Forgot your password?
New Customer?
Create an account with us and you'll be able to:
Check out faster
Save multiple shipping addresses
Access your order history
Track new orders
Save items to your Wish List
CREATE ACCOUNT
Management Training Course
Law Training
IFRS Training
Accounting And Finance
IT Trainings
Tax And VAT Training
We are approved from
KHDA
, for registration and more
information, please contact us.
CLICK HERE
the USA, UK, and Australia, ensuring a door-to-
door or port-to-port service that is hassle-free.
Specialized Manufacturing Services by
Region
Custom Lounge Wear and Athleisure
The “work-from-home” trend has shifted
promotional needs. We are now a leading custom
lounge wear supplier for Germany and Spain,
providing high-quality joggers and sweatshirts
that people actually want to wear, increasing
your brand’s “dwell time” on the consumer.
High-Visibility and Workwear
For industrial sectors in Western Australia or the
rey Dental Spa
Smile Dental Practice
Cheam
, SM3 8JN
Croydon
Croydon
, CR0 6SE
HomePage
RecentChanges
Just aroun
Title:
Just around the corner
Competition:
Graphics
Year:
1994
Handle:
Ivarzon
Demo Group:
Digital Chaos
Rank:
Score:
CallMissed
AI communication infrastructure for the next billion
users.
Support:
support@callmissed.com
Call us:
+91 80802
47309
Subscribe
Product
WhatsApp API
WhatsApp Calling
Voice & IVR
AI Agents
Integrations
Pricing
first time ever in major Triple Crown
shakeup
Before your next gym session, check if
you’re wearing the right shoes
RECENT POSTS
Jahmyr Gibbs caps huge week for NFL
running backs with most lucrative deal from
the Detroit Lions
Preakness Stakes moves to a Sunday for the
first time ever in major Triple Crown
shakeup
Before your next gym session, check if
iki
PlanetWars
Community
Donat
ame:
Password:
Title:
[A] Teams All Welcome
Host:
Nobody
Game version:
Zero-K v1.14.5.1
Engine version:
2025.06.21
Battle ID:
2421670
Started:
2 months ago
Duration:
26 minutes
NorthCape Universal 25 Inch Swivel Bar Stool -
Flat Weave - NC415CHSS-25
━━━━━━━━━━━━━━━━━━━━━━━━━━━━━━
## Problem details
Only the lines above from the one with "trend has shifted" up to and including the one with "Preakness Stakes moves to a Sunday for the" should be repeated, exactly as written.

## Answer section
The “work-from-home” trend has shifted
promotional needs. We are now a leading custom
lounge wear supplier for Germany and Spain,
providing high-quality joggers and sweatshirts
that people actually want to wear, increasing
your brand’s “dwell time” on the consumer.
High-Visibility and Workwear
For industrial sectors in Western Australia or the
rey Dental Spa
Smile Dental Practice
Cheam
, SM3 8JN
Croydon
Croydon
, CR0 6SE
HomePage
RecentChanges
Just aroun
Title:
Just around the corner
Competition:
Graphics
Year:
1994
Handle:
Ivarzon
Demo Group:
Digital Chaos
Rank:
Score:
CallMissed
AI communication infrastructure for the next billion
users.
Support:
support@callmissed.com
Call us:
+91 80802
47309
Subscribe
Product
WhatsApp API
WhatsApp Calling
Voice & IVR
AI Agents
Integrations
Pricing
first time ever in major Triple Crown
shakeup
Before your next gym session, check if
you’re wearing the right shoes
RECENT POSTS
Jahmyr Gibbs caps huge week for NFL
running backs with most lucrative deal from
the Detroit Lions
Preakness Stakes moves to a Sunday for the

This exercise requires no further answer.